Indian brutalities in IOK
It is a reality that New Delhi has exhausted all its resources during the past sixty-nine years but has miserably failed to suppress the freedom sentiment of the Kashmiri people. During the last 27 years, Indian troops have killed over ninety-three thousand Kashmiris, widowed more than twenty-five thousand women, orphaned more than one hundred thousand children and molested or gang-raped around ten thousand Kashmiri women. The whereabouts of thousands of innocent Kashmiris, disappeared in the custody of troops, are yet to be made known while hundreds of unnamed graves have been discovered in the occupied territory, which are believed to be of disappeared Kashmiris. Even the European Union Parliament unanimously passed a resolution in its session in Strasbourg on July 10, 2008, asking India to conduct an independent and impartial investigation to ascertain the identity of the people buried in these graves. However, India is yet to fulfill this demand.

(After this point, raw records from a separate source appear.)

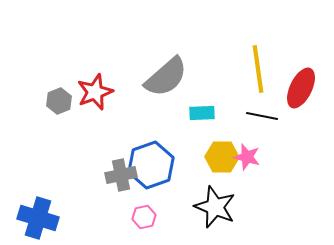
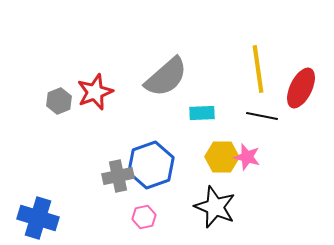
gray cross: moved 3 px left, 1 px down
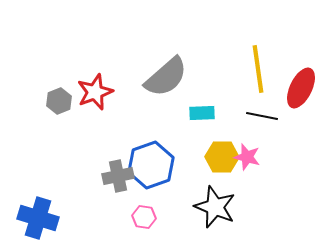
pink hexagon: rotated 20 degrees clockwise
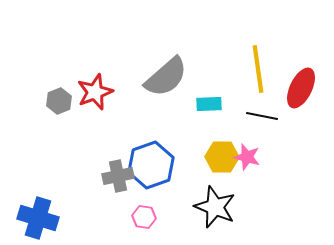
cyan rectangle: moved 7 px right, 9 px up
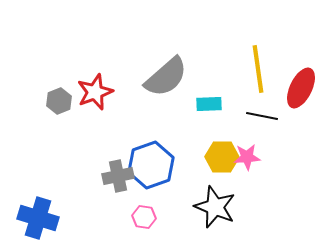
pink star: rotated 20 degrees counterclockwise
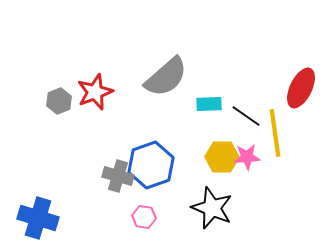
yellow line: moved 17 px right, 64 px down
black line: moved 16 px left; rotated 24 degrees clockwise
gray cross: rotated 28 degrees clockwise
black star: moved 3 px left, 1 px down
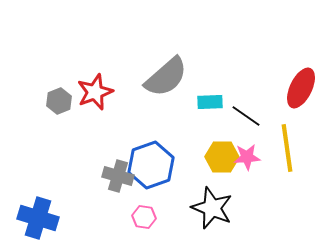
cyan rectangle: moved 1 px right, 2 px up
yellow line: moved 12 px right, 15 px down
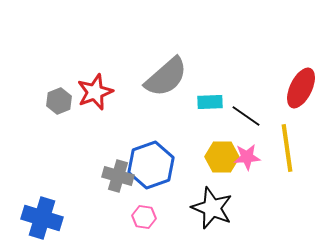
blue cross: moved 4 px right
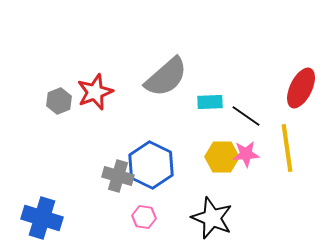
pink star: moved 1 px left, 3 px up
blue hexagon: rotated 15 degrees counterclockwise
black star: moved 10 px down
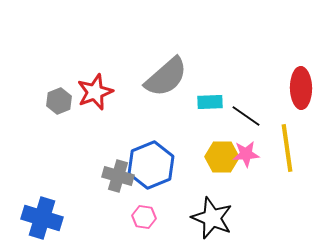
red ellipse: rotated 27 degrees counterclockwise
blue hexagon: rotated 12 degrees clockwise
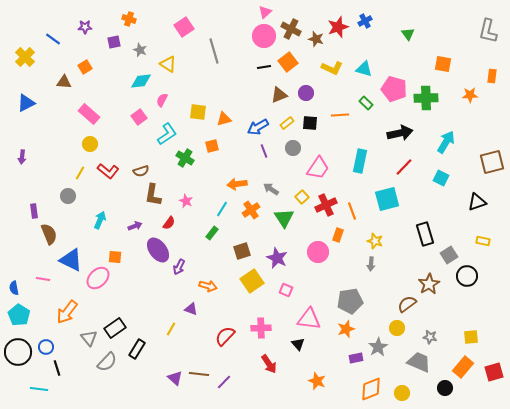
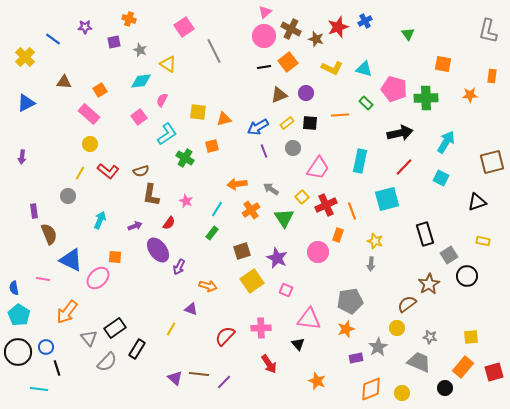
gray line at (214, 51): rotated 10 degrees counterclockwise
orange square at (85, 67): moved 15 px right, 23 px down
brown L-shape at (153, 195): moved 2 px left
cyan line at (222, 209): moved 5 px left
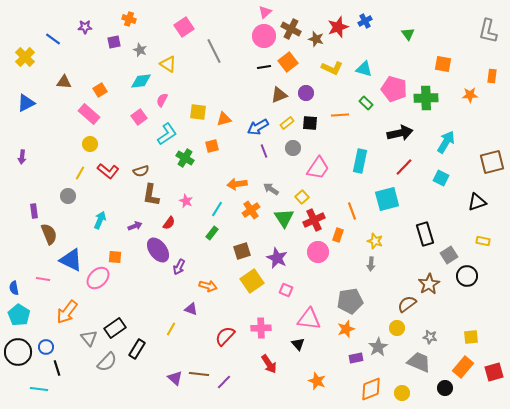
red cross at (326, 205): moved 12 px left, 15 px down
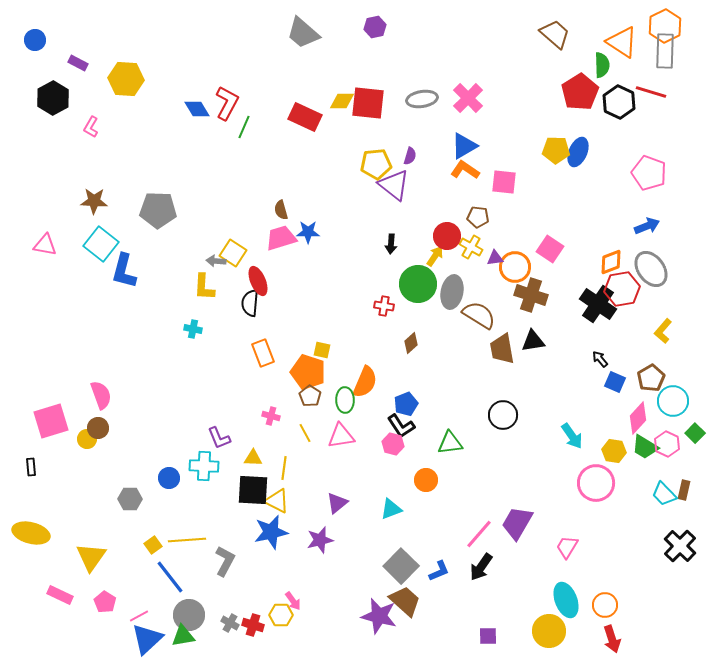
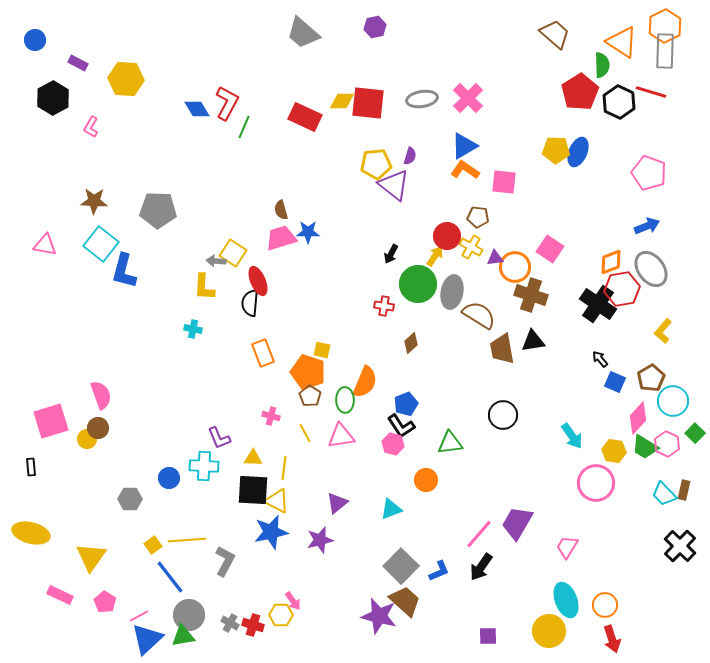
black arrow at (391, 244): moved 10 px down; rotated 24 degrees clockwise
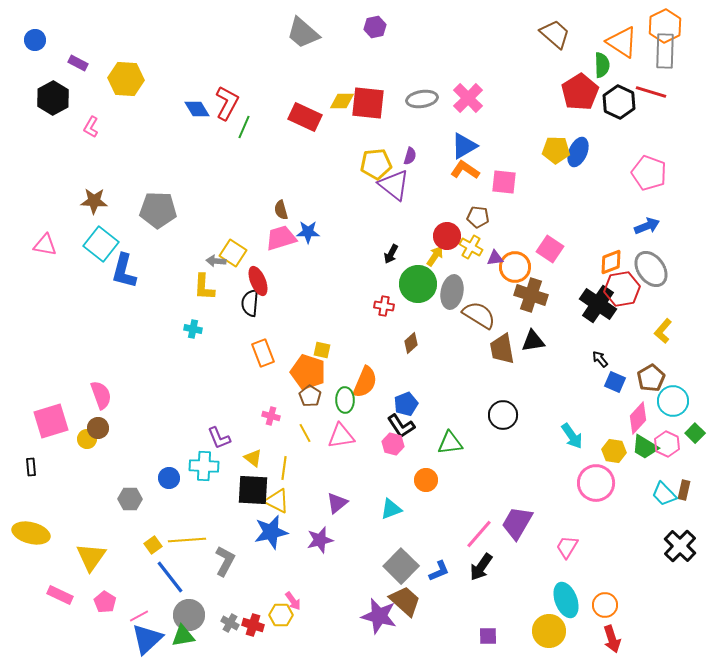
yellow triangle at (253, 458): rotated 36 degrees clockwise
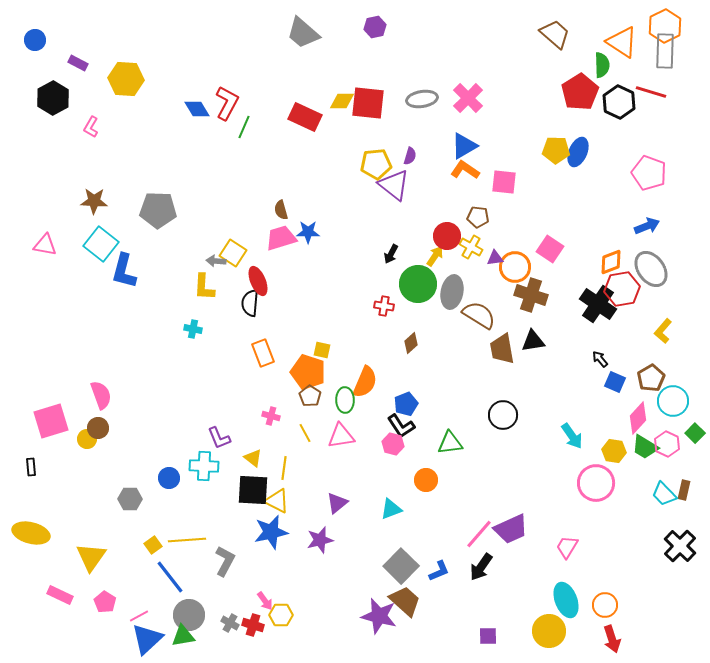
purple trapezoid at (517, 523): moved 6 px left, 6 px down; rotated 144 degrees counterclockwise
pink arrow at (293, 601): moved 28 px left
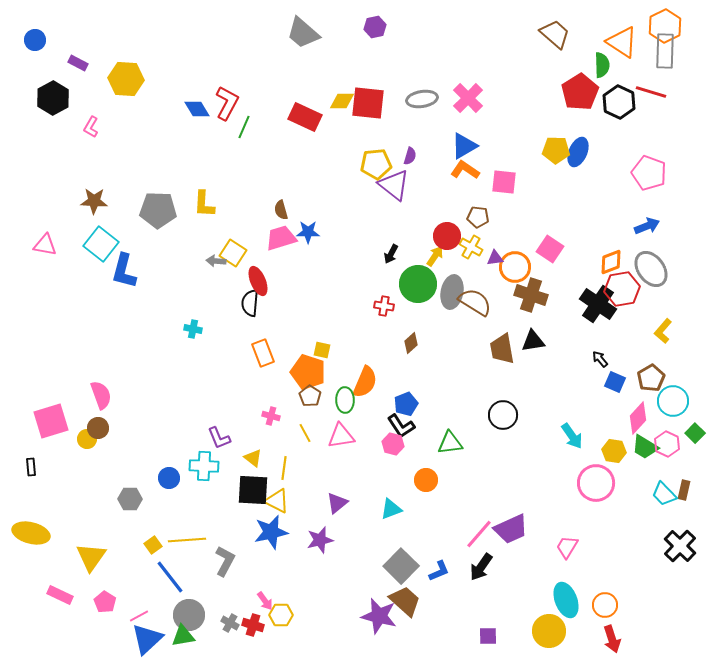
yellow L-shape at (204, 287): moved 83 px up
brown semicircle at (479, 315): moved 4 px left, 13 px up
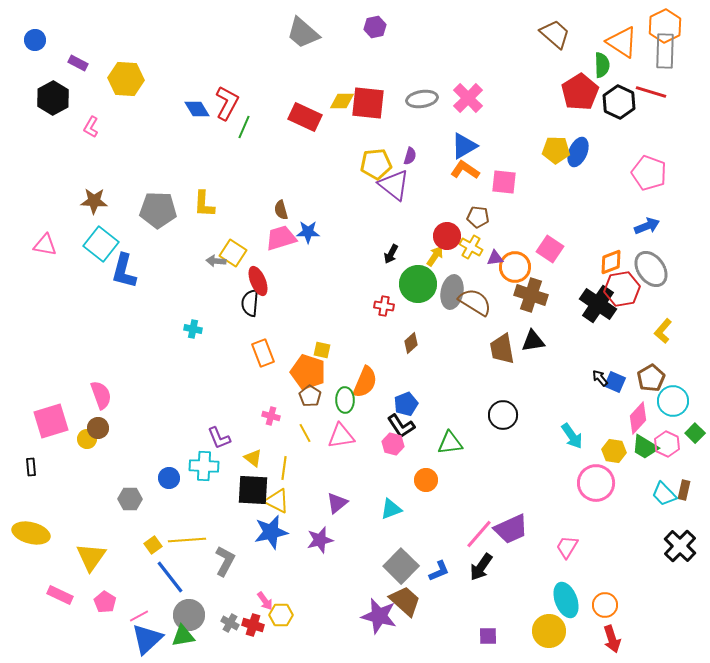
black arrow at (600, 359): moved 19 px down
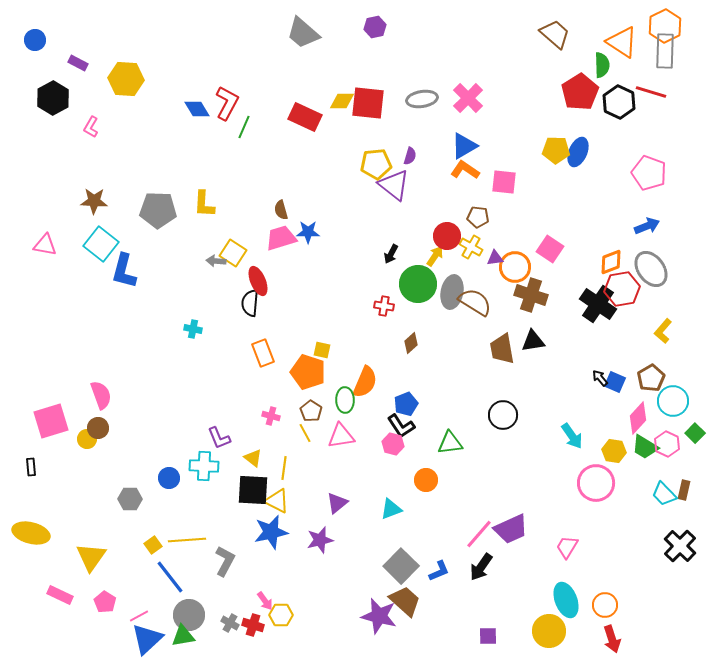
brown pentagon at (310, 396): moved 1 px right, 15 px down
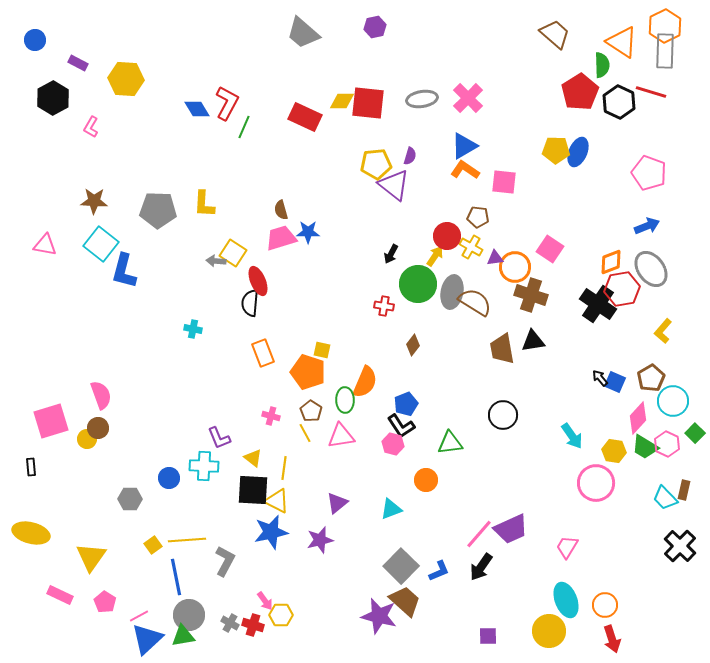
brown diamond at (411, 343): moved 2 px right, 2 px down; rotated 10 degrees counterclockwise
cyan trapezoid at (664, 494): moved 1 px right, 4 px down
blue line at (170, 577): moved 6 px right; rotated 27 degrees clockwise
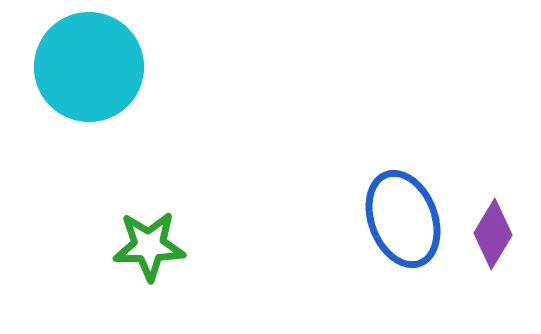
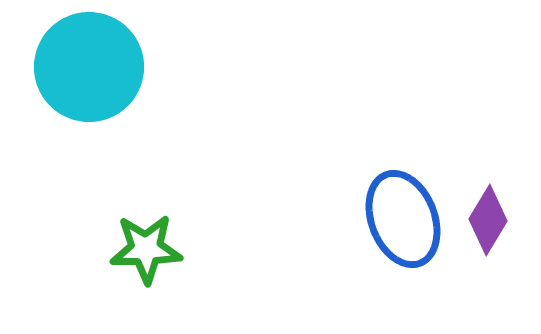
purple diamond: moved 5 px left, 14 px up
green star: moved 3 px left, 3 px down
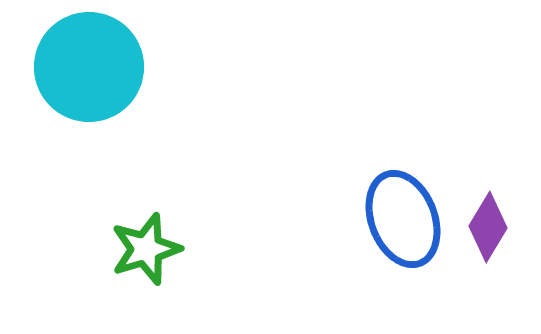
purple diamond: moved 7 px down
green star: rotated 16 degrees counterclockwise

Pakistan’s support to Kashmir cause
History stands witness to the fact that Pakistani leadership and people have always supported the Kashmiris’ just liberation struggle . The incumbent government is projecting the sufferings of the Kashmiri people and the gross human rights violations by Indian troops in occupied Kashmir forcefully at all international forums. Prime Minister, Mohammad Nawaz Sharif, in his recent address to the UN General Assembly and meetings with the world leaders highlighted the Indian atrocities on the people of occupied Kashmir and stressed the need to resolve the Kashmir dispute in line with the relevant UN resolutions. The Army Chief, General Raheel Sharif, just like the father of the nation, Quaid-i-Azam Mohammad Ali Jinnah, has time and again termed Jammu and Kashmir as the jugular vein of Pakistan. Islamabad has always been advocating peaceful settlement of the Kashmir dispute in accordance with the will of Kashmiri people. But unfortunately, Modi-led government instead of respecting the aspirations of the Kashmiris is continuing with India’s traditional aggressive policies on Jammu and Kashmir.
India’s blame game
Indian extremist leaders and biased media have once again brought the two countries to a brink of war after they blamed Pakistan for the recent so-called attack on an Army headquarters in Uri without any investigation. India has always resorted to this blame game to divert international community’s attention from the real issue of Kashmir.
Conclusion
This is the background of the observance of October 27 as Black Day by the Kashmiris all across the globe. Observance of the day is aimed at reminding the international community of its obligations towards resolving the Kashmir dispute in accordance with the wishes of the people of Jammu and Kashmir and the relevant UN resolutions. At the same time, it is intended to send a loud and clear message to New Delhi that the Kashmiris reject its illegal occupation of their homeland and that they will continue their struggle till they achieve their inalienable right to self-determination promised to them by India and the International community.